Panelists Bring Innovative Perspective to European Renaissance at Symposium

Renaissance+Scholars%2C+Alice+Dailey%2C+Jennifer+Nelson%2C+and+Adhaar+Noor+Desai+presented+their+ideas+at+a+symposium+that+took+place+in+the+Hallock+Auditorium+in+the+Adam+Joseph+Lewis+Center+for+Environmental+Studies+on+Wednesday+evening.+

Abe Frato

Renaissance Scholars, Alice Dailey, Jennifer Nelson, and Adhaar Noor Desai presented their ideas at a symposium that took place in the Hallock Auditorium in the Adam Joseph Lewis Center for Environmental Studies on Wednesday evening.

Over the last week, the English department of Oberlin College hosted three scholars exploring innovative new ways to understand the European Renaissance.  Alice Dailey, professor of English at Villanova University;  Jennifer Nelson, assistant professor of early modern art at the University of Wisconsin–Madison; and Adhaar Noor Desai, assistant professor of literature at Bard College, presented their ideas at a symposium titled “Why the Renaissance?: How Three Scholars Reimagine the Past” that took place in the Hallock Auditorium in the Adam Joseph Lewis Center for Environmental Studies on Wednesday evening.  In addition to this symposium, each of the professors led  workshops that explored the specific way they as scholars have explored the  Renaissance and its continued importance in both academic and nonacademic circles. These scholars were picked by Professor of English and Comparative Literature Wendy Beth Hyman due to their innovative outlook. Not only are these professors colleagues and friends, but Professor Hyman views them as “heroes” who are incredibly important to their field, because they value the legacy of the Renaissance, despite having complicated relationships with classic literature due to the underrepresentation of many of their intersectional identities. 

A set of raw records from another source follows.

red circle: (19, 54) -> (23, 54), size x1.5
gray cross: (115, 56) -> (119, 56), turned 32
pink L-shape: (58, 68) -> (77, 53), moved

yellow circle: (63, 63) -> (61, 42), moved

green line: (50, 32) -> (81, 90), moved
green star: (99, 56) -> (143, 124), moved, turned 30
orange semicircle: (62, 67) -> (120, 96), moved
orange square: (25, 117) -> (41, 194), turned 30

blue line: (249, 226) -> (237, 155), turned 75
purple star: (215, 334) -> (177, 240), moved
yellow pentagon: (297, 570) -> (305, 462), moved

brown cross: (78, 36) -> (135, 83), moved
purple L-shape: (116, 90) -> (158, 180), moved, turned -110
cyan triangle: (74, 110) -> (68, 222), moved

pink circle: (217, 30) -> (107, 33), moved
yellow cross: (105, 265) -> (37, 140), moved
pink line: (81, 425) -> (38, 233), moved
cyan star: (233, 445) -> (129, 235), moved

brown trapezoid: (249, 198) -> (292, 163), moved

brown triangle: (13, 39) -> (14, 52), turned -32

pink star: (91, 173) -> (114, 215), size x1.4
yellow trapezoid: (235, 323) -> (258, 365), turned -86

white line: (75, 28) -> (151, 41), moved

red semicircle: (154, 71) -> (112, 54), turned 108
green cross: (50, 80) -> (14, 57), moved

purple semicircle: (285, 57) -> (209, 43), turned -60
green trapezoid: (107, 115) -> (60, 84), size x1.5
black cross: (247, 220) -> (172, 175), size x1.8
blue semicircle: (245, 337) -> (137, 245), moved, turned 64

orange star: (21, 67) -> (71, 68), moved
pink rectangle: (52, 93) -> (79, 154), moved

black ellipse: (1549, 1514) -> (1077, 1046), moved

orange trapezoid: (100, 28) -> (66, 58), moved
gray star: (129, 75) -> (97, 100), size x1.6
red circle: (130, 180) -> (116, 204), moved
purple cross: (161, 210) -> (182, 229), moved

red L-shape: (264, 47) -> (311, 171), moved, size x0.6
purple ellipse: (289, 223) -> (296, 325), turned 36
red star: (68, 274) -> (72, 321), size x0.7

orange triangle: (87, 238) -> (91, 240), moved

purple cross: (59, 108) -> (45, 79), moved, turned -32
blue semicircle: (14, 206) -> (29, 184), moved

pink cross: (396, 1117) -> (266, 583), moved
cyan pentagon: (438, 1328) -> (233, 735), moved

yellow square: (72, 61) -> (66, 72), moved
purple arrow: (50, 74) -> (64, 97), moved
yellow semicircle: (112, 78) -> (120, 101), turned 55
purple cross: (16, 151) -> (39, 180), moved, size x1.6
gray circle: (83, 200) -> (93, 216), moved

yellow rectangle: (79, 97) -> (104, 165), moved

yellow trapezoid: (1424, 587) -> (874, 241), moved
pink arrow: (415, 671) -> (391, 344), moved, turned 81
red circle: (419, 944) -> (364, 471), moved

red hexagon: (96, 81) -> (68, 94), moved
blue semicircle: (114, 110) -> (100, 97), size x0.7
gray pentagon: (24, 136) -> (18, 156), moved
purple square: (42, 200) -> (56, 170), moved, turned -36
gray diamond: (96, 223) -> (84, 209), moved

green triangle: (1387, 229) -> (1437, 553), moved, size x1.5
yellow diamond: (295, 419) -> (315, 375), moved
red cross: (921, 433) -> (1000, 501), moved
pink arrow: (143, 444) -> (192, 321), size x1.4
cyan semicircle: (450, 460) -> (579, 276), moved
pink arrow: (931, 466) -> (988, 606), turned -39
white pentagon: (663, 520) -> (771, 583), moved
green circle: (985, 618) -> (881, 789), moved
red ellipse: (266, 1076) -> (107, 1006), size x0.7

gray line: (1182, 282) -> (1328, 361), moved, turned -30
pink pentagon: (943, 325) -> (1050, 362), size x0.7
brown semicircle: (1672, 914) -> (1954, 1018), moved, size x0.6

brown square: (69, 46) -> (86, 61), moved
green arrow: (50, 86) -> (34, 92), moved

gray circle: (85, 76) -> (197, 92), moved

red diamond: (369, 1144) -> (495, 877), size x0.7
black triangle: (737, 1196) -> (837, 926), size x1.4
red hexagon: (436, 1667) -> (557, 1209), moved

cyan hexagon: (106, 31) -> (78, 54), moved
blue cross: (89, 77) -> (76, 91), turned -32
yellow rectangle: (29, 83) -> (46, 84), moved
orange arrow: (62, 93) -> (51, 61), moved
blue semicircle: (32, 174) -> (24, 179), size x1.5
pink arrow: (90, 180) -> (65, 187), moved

In a panel discussion led by Hyman, each scholar spoke about what the Renaissance means to them and the choices they make in studying it. Desai said that he was led to study Shakespeare by both a lack of choice due to curriculum requirements in India, and the optimism that by studying how Renaissance writers and poets would have learned, it is possible to return them to their historical context. The period in which Renaissance scholars were writing was one where failure to conform to contemporary literary standards was necessary in pushing linguistic boundaries, an important context that is often forgotten today. Desai believes that it is important to compare the teaching and writing instruction of the Renaissance to the teaching and writing instruction of the modern era and to incorporate some of the lost techniques regarding failure into the way we teach today. This is a radical stance to have, considering that the world of instruction and teaching is set in its ways and that it takes time to adapt to new ideas. 

Next, Nelson spoke about art in the Renaissance and how the consumer of any kind of art, be it visual or literary, comes to witness that art with a history of knowledge, knowledge that may be contradicted or backed up by what they are observing. Renaissance people were residing in a time of great anxiety; their time was full of discrepancies that would make anyone worried about what was to come. Visual art, as well as other forms such as literature, contained deviation from the established Western world view, which was focused on Christian ideals. This caused creators to switch from the clear path that had been laid out for them by their predecessors to a path they created for themselves. Finally, Professor Dailey wove Shakespearean characters into her own life story, recounting a moment toward the end of her mother’s life by relating it to a play. In this heartfelt piece, Dailey insisted that the Renaissance is “not dead yet,” a term she made sure to mention is borrowed from disability rights advocacy. Her mother requested that she read aloud Hamlet’s soliloquy, “To be or not to be,”  in the hospital. This resulted in her mother falling into a dream about performing, addressing the hospital room as her stage. From there, Dailey  launched the audience into a world where her ailing mother assumes the roles of Hamlet, King Lear, and Richard II: all  ill-fated characters from Shakespeare’s works. The Renaissance itself means a rebirth of something long dead, and was a death obsessed culture, so it is by no means difficult to relate the experience of watching a loved one in their last stages of life to art from the period. In this way, the hospital becomes a theatre. 

There were 75 people in attendance on Wednesday evening, from students currently enrolled in courses pertaining to Renaissance art and literature to staff members and professors interested in hearing from their peers. Additionally, many people attended the workshops hosted by the scholars. 47 people attended Dailey’s workshop, 25 attended Nelson’s and 24 people attended Desai’s. 

These guest speakers are part of a larger program organized by Professor Hyman and Professor Danielle Skeehan, chair of the Oberlin English department, titled Reimagining the Renaissance. Events related to this program will continue throughout the semester, bringing other scholars such as Deborah Harkness. Harkness is a professor of European history and the history of science at the University of Southern California, but is perhaps better known as the author of A Discovery of Witches and the rest of the All Souls trilogy.